As always our approach of art is first and only visual. The visual -what we see- must be explicit, must contain a soul, must mean something beyond the composition, beneath the assemblage of colors.

I can tell that the first time I saw Mark Tansey’s huge paintings it’s been a punch in my stomach! I didn’t even know his name before that exhibition at Gagosian/Beverly Hills in 2011. All around on the walls of the gallery were hanged a couple of gigantic (100 inches large) monochrome blue paintings.

That particular blue -ultramarine- automatically echoed to my French eyes with the Klein blue called IKB. But here instead of offering me a solid monochrome blue painting with which I could dream, Mark Tansey was offering narrative scenes with layers and layers of signs and details with which I had to understand their meaning.

In fact, with Tansey, each single square centimeter means something ; it refers to an idea, an economic theory, a philosophy, anything he read and thought about and he wants to give his version or an answer to it.

Land Fall, 2007 Oil on canvas 85 1/2 x 101 1/2 inches (217.2 x 257.8 cm) courtesy Gagosian Gallery

Even more he can refers at the same time on the same painting to ideas with the narrative and add to it a specific form that refers to an iconic painting.
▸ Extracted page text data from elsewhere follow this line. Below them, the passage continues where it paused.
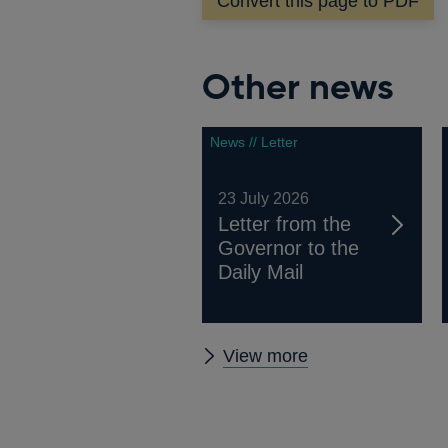
Convert this page to PDF
window
Other news
News // Letter
23 July 2026
Letter from the
Governor to the
Daily Mail
Other
View more
news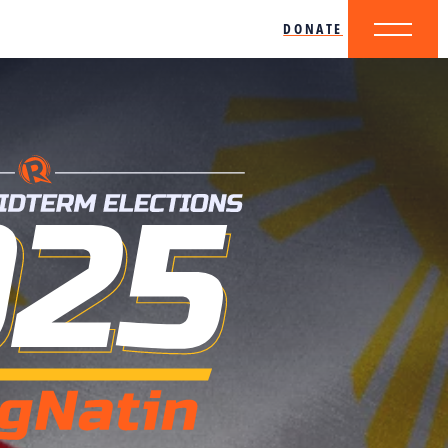
DONATE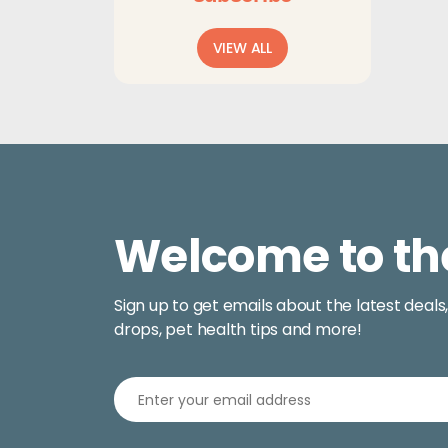
$5.99
through
VIEW ALL
$11.99
Welcome to th
Sign up to get emails about the latest deals
drops, pet health tips and more!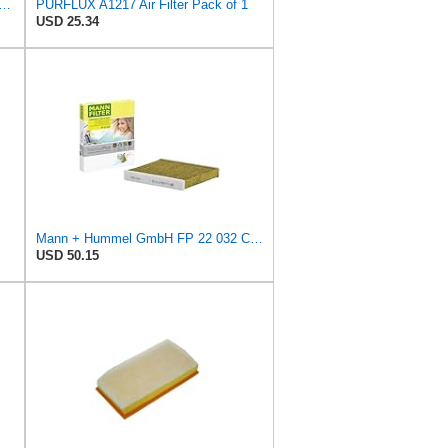
 Filter Cf12772 for Ford for Lincoln for Corsair 2020-2021 Carbon Front
PURFLUX A1217 Air Filter Pack of 1
USD 25.34
Mann + Hummel GmbH FP 22 032 Cabin Air Filter
USD 50.15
For example read the explanation of “Mont Ste Victoire” by Art Critic Judy Freeman

mont_sainte-victoire

 

Mount Sainte-Victoire” (1987 -CAT.NO.16)

“the soldiers of poststructuralism and deconstruction—Jean Baudrillard (seated second from left), Barthes (recumbent, lighting a cigarette), and Derrida (standing, removing his overcoat)—disrobe in the shadow of Cézanne’s mountain. Shedding their uniforms, they are transformed in their reflections into women. The men on the shore (at left) are flanked by the arching trees of Cézanne’s 1906 Bathers. All appear engulfed in the mucky depths of Plato’s cave. Aided by Derrida’s 1978 book Spurs: Nietzsche’s Styles, Tansey explores the nature of representation through the study of transformation.” These are…”optimistically suggestive of the possibilities other than those suggested by Greenberg and his cohorts.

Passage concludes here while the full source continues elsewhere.